Stasia Mitchell, EY Global Entrepreneurship Leader, says: “For most entrepreneurs, AI is no longer a question of whether to invest, but where it will make the biggest difference. What stands out is that many founders are still working out how to prove the value of those investments. As expectations around ROI increase, AI investment must show measurable impact. Founders are increasingly expected to connect AI spend directly to revenue growth, productivity or margin improvement. The entrepreneurs pulling ahead are building measurement into their AI strategy from day one.”
Talent and capability remain a constraint
Building the right skills remains a challenge. Entrepreneurs are more likely than large companies to face shortages in AI and data expertise, while also having smaller teams and fewer layers of support. Twenty-five percent of entrepreneurs surveyed identified limited AI and data skills in their existing workforce as the main talent constraint on their ability to generate value from AI, while 20% say maintaining entrepreneurial culture during AI-driven change as their main roadblock to transformation.
As a result, many founders are responding by retraining existing staff, hiring specialist talent and redesigning roles to make better use of technology. Forty-six percent of entrepreneurs surveyed responded that reskilling and upskilling of existing employees is driving their workforce strategy and 41% are redesigning roles to combine human and AI capabilities.

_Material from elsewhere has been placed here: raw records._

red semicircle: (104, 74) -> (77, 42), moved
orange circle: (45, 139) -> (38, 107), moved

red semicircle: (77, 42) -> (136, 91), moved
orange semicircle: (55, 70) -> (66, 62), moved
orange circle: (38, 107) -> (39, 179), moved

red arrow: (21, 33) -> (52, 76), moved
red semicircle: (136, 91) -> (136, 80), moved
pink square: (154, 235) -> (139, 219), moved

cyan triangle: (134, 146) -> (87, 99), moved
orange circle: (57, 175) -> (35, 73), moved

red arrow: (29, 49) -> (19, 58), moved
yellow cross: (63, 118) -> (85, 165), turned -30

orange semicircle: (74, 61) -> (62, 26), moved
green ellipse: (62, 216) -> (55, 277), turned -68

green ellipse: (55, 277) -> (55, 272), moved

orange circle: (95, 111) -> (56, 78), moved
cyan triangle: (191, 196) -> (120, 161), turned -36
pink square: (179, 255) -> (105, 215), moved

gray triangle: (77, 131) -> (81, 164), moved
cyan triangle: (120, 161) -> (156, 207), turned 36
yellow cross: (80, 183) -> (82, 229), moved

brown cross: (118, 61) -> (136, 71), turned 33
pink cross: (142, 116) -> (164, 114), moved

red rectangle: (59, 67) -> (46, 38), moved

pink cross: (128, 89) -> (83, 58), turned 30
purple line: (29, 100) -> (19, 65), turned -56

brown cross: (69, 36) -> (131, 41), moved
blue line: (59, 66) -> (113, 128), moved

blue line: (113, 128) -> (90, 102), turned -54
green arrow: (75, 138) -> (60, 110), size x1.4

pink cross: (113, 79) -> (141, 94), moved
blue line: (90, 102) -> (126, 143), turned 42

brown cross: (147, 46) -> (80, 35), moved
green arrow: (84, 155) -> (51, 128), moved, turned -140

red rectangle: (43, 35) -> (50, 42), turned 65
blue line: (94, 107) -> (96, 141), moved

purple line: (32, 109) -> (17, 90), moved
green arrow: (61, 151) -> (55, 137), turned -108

Entrepreneurs take cautious approach to strategic partnerships
The clearest point of difference between entrepreneurs and CEOs of large enterprises is their approach to partnership. Only 32% of entrepreneurs surveyed plan to pursue strategic alliances, compared with 57% of large company CEOs surveyed. CEOs are also far more likely to explore joint ventures at 45% versus 26% of entrepreneurs. This cautious approach toward partnerships reflects the pressure many founders face to move quickly, preserve agility and maintain control while operating with leaner teams and limited management bandwidth.
Andrea Guerzoni, Global Vice Chair, EY-Parthenon, says: “Entrepreneurs are doing the hard work on talent by reskilling teams, redesigning roles and finding ways to embed AI without losing the culture that drives their success. But skills alone will not close every gap. As technology becomes more complex and capital more selective, partnerships can offer a faster route to capability, scale and resilience. Many founders remain cautious, but those willing to use partnerships more deliberately may find they can move further and faster than they could on their own. These kinds of alliances are an underused lever for founders, offering access to a broader ecosystem to power scale, skills and market reach without the cost or complexity of building everything alone. The challenge for most will be doing this at speed, without losing the agility and culture that helped the business grow in the first place.”